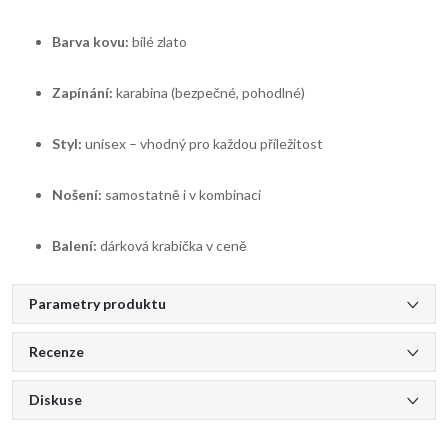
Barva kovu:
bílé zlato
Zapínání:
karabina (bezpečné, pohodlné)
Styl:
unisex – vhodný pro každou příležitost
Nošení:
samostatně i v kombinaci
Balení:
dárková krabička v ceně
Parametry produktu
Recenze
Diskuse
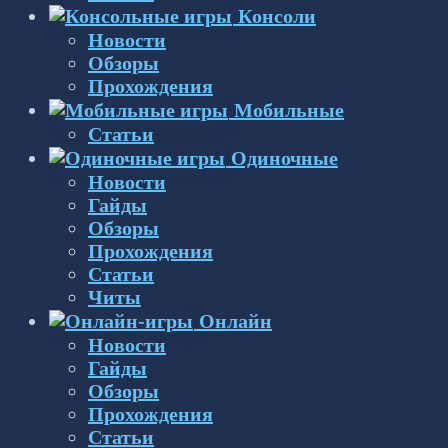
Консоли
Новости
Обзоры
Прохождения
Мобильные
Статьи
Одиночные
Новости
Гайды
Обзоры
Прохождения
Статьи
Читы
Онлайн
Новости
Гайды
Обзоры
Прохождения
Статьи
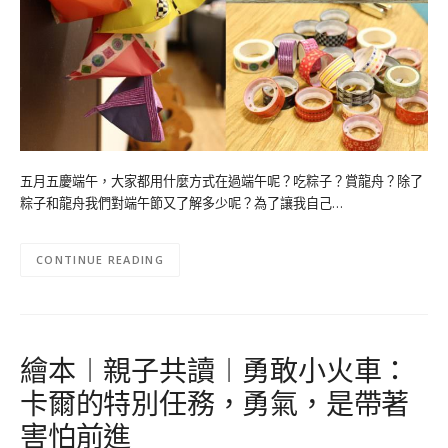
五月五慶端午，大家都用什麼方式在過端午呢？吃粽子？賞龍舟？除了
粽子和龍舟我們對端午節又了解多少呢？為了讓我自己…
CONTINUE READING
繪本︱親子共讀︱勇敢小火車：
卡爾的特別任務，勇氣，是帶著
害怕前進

+ + + + +

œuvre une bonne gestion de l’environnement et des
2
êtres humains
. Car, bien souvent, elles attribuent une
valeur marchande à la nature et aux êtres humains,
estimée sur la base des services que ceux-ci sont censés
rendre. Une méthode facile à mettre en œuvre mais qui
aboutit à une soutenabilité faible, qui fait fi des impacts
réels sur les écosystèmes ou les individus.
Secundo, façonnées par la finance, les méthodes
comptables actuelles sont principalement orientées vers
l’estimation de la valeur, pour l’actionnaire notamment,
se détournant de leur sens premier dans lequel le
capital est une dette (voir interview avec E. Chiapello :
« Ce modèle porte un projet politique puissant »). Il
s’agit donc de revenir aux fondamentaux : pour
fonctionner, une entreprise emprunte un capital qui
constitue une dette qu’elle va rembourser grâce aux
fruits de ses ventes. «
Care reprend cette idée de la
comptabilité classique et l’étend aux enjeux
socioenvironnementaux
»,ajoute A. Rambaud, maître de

+ + + + +

Every line of the entries that includes "êtres" must be copied into the answer.

êtres humains
valeur marchande à la nature et aux êtres humains,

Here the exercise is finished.